Right. Which means that car insurance also isn’t an incentivizer to use seatbelts or airbags. This doesn’t help your point, which is that the law will actually make guns harder to steal, and thus have some semblance of benefit to society.
Actually, I strongly suspect that people who are most likely to use gun safes already do. I think the odds of a person buying a gun safe beacuse of the insurance are basically zero. (Which is pretty much the odds I give of a person repainting their car to a ‘safer’ color as a result of discovering they could save a few bucks in insurance by doing so.)
I shouldn’t have said car color because, after a little googling, that appears to be a myth. Nevertheless, people do make other decisions about cars based on the insurance implications.
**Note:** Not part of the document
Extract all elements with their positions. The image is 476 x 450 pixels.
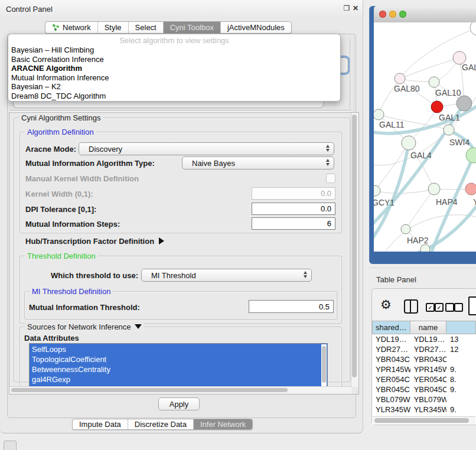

I am currently in the market for a new car, and one of the factors I’m taking into account are insurance costs. You would be irrational not to.
Your argument is basically an argument against economics. That’s fine, but it would be more persuasive if you could point to some kind of market failure. Otherwise, it is perfectly reasonable to assume that a marginal increase in the economic incentive to buy a safe will result in more safes being bought, which will result in more being used.
I dispute your cavalier assumption that there are not already incentives to using gun safes and whatnot that because they involve safety of life and limb do not eclipse any effect that saving a few bucks has. If it is the case that people feel they have life and limb reasons to store some guns in safes and keep others in their purses, then these reasons can be reasonably expected to completely overshadow the effect of the insurance.
In economics, this would be called ‘inelastic’ demand. How tremendous a difference in insurance cost were you speculating these safes would have, by the way?